• Ram_The_Manparts [he/him]
    hexbear
    90
    edit-2
    10 months ago

    I remember CNN ran an article about how "in North Korea women are only allowed six different hair styles", and it was illustrated with a pic from a DPRK hair salon with a hairdresser standing in front of a poster with like ten different cuts, none of which the hardresser had herself.

    It's just wild how cartoonishly lazy western propaganda is.

      • Ram_The_Manparts [he/him]
        hexbear
        27
        edit-2
        10 months ago

        Oh, absolutely. And most people are just going to take a quick glance at the header and file it under "Reasons why North Korea bad". I'm sure very few people actually read this shit.

        • tripartitegraph [comrade/them]
          hexbear
          16
          10 months ago

          And because they want to believe it. Choosing to believe it, despite how obviously false all the propaganda is, allows them to feel better about themselves and the countries they live in.

  • Grownbravy [they/them]
    hexbear
    55
    10 months ago

    acting like these dont exist in the west as I breathlessly scream about how this is proof of a dictatorship

    • zifnab25 [he/him, any]
      hexbear
      33
      10 months ago

      Kids in American middle school getting written up for not having one of these haircuts, by a teacher that wants you to know how free we all are.

      • DroneRights [it/its]
        hexbear
        15
        10 months ago

        In primary school I was told I'd have to wear a ponytail if I grew my hair out because I'm AMAB, and I think it's the single biggest factor in delaying my transition. I could have figured this stuff out when I was 10 if I'd been allowed to experiment at my own pace.

        • ProfessorOwl_PhD [any]
          hexbear
          7
          10 months ago

          My all-boys high school had a rule that hair couldn't be long enough to touch your shirt collar. Being allowed a ponytail would have been an upgrade if I hadn't just stopped following the rules.

  • UmbraVivi [he/him, she/her]
    hexbear
    32
    edit-2
    10 months ago

    The only person able to tell you how to wear your hair should be your employer at a private corporation.

  • edge [he/him]
    hexbear
    24
    10 months ago

    In gommunist North Korea everyone is required to be shaved and the barber must only shave those that do not shave themselves. Every time the barber grows a beard he and his entire family are sent to the paradox gulags.

  • UlyssesT [he/him]
    hexbear
    21
    10 months ago

    Meanwhile in Burgerland the Hitler-Youth-Top-With-Viking-LARPer-Beard thing is an expression of unique individuality. yes-chad

  • Utter_Karate [he/him, comrade/them]
    hexbear
    20
    10 months ago

    Everyone should be forced to have my haircut. It's a little no nonsense thing called male pattern baldness and it's fine, you don't even have to go to a barber unless you're forced to have the haircut which I guess I'm arguing for. Maybe we could have a Freddy Krueger-type deal where the barber cuts your hair in your sleep and it affects your body in real life. It's only common sense.

  • Judge_Juche [she/her]
    hexbear
    20
    10 months ago

    Of all the bullshit North Korea stories that have gotten play in the West (NK has nuclear zombies, discovering a unicorn, executing their Olympic soccer team, executing all their nuclear scientists ... I could go on), the haircut stories are honestly the funniest becuase it changes every time depending on how some white guy interprets the stuff on a Korean salon's wall.
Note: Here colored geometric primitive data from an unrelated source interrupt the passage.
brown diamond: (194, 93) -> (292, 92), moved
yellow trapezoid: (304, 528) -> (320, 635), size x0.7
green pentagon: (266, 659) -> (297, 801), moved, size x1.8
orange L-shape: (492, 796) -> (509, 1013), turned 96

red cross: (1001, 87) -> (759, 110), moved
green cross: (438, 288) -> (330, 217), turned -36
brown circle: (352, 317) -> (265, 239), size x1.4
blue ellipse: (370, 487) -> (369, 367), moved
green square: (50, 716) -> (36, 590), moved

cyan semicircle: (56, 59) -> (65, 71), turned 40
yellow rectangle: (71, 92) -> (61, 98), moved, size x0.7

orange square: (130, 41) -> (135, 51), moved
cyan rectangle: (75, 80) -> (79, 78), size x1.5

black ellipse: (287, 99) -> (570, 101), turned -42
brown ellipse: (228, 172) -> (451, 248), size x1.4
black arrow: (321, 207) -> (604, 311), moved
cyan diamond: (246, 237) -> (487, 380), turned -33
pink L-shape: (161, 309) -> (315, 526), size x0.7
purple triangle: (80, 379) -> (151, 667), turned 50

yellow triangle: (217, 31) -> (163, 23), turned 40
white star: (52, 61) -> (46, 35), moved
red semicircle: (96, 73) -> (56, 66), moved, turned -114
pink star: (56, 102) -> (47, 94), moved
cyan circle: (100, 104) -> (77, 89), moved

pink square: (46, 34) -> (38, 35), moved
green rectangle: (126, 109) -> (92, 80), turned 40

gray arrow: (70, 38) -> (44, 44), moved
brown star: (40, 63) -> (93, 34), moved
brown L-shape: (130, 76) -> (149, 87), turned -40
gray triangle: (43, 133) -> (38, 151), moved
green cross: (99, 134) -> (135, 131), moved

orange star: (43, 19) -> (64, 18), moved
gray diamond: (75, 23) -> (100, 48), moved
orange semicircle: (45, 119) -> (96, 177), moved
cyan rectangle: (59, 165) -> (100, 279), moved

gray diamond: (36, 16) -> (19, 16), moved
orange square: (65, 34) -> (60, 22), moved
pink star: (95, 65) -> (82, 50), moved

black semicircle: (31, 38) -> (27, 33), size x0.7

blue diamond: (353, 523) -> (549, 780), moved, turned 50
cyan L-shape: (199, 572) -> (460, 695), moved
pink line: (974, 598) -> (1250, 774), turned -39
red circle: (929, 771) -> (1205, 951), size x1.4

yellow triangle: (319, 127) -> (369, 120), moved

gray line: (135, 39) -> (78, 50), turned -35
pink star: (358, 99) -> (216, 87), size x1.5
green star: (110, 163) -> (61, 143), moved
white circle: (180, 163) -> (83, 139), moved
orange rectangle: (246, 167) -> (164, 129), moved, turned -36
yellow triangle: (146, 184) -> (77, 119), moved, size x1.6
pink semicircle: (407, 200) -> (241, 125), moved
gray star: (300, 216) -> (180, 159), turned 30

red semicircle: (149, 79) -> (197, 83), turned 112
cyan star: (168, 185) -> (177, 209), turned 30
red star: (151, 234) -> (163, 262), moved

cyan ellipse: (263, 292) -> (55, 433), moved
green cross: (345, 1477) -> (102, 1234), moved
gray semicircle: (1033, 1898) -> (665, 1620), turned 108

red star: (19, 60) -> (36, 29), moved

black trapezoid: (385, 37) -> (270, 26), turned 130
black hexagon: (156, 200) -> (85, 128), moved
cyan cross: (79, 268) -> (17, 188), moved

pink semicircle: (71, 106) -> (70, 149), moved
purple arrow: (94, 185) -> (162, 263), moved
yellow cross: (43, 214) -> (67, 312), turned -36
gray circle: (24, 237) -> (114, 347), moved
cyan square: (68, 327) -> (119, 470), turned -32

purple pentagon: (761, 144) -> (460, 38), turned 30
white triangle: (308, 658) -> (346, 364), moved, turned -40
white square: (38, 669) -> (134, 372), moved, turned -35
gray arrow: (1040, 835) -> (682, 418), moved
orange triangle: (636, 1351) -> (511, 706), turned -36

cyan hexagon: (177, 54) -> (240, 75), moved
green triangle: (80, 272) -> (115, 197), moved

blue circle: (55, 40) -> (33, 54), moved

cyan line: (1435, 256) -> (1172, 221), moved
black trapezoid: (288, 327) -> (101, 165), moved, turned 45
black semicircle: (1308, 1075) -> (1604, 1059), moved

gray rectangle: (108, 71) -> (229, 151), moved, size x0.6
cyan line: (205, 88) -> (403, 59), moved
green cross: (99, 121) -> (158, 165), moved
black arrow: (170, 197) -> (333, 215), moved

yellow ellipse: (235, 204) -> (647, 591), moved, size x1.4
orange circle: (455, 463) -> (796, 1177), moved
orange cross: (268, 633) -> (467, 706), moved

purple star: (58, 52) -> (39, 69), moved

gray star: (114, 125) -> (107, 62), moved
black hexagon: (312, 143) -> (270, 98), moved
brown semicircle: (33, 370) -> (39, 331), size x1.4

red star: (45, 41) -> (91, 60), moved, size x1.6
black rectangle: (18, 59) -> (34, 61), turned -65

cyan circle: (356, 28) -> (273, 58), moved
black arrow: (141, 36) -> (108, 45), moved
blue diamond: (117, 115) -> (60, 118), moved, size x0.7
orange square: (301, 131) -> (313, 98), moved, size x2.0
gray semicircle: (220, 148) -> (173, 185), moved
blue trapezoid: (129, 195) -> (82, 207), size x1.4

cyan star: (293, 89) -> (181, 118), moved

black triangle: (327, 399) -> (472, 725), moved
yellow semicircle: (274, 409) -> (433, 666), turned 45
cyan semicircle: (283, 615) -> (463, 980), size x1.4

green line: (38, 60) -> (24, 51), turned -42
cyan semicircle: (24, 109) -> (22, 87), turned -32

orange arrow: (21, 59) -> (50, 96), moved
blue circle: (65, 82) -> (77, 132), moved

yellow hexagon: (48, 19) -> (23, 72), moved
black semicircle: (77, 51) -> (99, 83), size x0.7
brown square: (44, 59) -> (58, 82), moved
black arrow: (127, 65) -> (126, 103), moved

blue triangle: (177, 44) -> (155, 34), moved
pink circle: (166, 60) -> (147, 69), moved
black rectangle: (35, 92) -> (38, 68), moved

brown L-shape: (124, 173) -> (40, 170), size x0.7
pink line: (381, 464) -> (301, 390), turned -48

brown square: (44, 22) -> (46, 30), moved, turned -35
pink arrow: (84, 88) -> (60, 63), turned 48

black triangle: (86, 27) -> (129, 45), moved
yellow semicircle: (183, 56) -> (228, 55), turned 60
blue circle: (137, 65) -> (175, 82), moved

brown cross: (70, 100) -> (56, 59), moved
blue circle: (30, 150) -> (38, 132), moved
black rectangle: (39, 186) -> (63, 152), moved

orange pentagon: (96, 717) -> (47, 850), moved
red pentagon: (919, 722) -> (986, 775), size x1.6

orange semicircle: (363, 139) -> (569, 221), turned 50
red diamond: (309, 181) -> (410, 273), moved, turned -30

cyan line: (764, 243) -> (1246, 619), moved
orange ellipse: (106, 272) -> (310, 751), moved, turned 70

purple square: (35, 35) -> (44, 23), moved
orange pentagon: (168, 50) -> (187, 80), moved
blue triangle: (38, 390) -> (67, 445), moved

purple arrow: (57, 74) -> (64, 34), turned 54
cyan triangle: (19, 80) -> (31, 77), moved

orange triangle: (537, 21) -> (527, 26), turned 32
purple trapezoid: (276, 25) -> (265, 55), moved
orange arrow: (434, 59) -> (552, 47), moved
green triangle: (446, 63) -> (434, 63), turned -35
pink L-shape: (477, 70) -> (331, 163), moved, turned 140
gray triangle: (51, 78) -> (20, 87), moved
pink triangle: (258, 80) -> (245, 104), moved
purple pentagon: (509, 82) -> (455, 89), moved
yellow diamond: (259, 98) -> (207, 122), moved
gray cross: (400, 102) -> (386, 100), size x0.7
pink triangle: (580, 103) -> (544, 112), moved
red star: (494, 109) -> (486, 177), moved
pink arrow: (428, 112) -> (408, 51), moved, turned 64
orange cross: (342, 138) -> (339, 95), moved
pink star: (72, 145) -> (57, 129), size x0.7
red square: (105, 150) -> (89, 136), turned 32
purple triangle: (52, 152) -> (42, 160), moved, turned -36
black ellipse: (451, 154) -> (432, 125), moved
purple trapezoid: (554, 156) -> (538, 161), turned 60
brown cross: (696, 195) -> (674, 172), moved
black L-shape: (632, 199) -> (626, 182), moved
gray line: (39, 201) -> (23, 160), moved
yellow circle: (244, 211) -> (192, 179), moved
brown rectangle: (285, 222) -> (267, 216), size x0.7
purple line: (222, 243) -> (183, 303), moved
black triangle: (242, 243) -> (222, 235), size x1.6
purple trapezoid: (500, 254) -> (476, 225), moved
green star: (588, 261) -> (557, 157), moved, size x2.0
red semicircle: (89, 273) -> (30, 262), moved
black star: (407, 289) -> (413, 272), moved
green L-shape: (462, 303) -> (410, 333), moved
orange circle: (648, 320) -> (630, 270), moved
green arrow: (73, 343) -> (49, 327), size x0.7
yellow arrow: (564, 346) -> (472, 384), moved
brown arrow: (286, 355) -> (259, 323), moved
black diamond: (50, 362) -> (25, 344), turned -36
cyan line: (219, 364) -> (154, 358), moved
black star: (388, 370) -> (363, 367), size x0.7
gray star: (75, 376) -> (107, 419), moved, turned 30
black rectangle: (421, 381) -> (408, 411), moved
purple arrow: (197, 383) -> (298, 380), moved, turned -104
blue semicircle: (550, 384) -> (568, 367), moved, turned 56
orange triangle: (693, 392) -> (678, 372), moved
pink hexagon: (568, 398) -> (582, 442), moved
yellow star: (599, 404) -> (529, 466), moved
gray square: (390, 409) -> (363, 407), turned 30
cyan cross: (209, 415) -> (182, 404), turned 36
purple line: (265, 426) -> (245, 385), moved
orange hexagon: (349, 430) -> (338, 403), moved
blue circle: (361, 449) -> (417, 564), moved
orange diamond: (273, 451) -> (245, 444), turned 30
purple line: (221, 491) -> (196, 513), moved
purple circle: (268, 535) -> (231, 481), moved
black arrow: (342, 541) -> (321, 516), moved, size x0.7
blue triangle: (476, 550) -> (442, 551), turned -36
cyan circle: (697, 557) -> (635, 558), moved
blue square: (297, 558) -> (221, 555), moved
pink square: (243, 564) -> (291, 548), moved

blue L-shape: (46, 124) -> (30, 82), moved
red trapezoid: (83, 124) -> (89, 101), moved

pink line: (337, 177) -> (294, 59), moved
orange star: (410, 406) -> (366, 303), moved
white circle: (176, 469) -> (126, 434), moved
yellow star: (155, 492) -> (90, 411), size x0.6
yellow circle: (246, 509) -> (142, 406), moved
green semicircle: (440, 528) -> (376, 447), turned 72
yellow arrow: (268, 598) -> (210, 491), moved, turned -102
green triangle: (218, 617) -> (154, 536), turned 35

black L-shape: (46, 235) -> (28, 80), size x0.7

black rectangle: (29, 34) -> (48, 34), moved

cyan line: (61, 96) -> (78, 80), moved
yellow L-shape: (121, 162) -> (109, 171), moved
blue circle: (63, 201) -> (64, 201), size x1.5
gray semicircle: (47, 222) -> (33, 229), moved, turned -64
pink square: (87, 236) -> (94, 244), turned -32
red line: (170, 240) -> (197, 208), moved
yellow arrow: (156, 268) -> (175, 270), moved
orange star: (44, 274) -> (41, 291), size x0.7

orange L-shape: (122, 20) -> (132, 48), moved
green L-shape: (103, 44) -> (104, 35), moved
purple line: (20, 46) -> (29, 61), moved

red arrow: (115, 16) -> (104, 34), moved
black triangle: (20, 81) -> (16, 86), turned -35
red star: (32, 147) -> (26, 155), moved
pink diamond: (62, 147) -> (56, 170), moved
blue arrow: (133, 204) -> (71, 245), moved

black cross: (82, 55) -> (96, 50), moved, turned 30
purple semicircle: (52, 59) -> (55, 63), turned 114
Like depending on the Western source you either have to get Kim's haircut or your forbidden from getting it, there might be 6, 10 or 20 allowable haircuts or those same haircuts are forbidden for being too Western, maybe ladies all have to get men's haircuts or ladies aren't allowed it salons at all becuase only men's hairstyles are on the wall.

    And this has all been published in supposedly reputable Western papers, the real batshit crazy stuff that right-wing tabloids in South Korea churns out or the recent claims Yeonmi Park has been putting out never makes it into the mainstream press.

      • Judge_Juche [she/her]
        hexbear
        2
        10 months ago

        It's literally the same stuff Yeonmi Park says, she got famous in the first place selling her story in SK. I'm fairly sure a lot of the stuff she tells people in the West come directly from tabloid stories. Like she told this story on Rogen, that during an earthquake people were running into collapsing buildings so they could eat the unguarded food. That basically gets repeated in SK tabloids everytime there is a significant earthquake in Korea.